Read the records and gather each line that includes "additional".
━━━━
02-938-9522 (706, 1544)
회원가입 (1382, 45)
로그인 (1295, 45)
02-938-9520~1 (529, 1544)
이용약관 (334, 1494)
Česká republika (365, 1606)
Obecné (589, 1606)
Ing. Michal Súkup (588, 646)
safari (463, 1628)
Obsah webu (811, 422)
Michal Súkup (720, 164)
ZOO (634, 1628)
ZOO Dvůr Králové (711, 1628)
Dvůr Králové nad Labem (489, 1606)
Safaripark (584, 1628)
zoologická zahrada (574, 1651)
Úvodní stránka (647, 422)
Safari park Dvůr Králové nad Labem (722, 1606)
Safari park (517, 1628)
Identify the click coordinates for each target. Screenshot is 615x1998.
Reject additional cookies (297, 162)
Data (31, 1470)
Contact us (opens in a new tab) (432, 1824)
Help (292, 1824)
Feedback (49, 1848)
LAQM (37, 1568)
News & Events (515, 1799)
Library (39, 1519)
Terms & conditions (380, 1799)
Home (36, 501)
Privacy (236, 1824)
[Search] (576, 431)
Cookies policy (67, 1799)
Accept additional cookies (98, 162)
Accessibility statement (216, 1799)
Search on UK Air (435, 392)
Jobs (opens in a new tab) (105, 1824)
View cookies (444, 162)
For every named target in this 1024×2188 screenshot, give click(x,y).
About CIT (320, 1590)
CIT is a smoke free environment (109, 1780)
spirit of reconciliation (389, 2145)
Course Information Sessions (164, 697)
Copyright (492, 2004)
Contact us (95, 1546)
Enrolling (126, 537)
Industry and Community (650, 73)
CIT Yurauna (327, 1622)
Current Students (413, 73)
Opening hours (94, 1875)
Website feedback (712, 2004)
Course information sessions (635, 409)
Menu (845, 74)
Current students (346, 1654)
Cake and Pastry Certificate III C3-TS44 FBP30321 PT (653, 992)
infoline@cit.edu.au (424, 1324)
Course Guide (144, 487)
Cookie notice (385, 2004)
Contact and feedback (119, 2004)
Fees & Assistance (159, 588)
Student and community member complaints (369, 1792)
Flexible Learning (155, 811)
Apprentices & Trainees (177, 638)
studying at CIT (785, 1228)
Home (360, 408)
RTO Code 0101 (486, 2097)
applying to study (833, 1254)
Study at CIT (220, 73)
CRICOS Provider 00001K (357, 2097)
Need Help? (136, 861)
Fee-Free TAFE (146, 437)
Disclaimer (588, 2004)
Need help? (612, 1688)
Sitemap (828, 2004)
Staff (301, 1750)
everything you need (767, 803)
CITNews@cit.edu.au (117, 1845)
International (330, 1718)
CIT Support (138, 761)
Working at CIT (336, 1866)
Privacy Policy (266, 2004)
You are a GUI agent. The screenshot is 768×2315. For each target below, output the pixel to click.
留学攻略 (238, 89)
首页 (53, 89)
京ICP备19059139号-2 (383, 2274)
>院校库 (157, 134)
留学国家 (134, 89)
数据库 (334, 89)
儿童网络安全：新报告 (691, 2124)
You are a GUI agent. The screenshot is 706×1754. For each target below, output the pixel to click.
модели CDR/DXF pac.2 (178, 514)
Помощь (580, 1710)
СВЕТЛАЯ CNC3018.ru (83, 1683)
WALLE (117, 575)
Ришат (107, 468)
━━━━
Written response
Reject additional cookies (297, 162)
Accept additional cookies (98, 162)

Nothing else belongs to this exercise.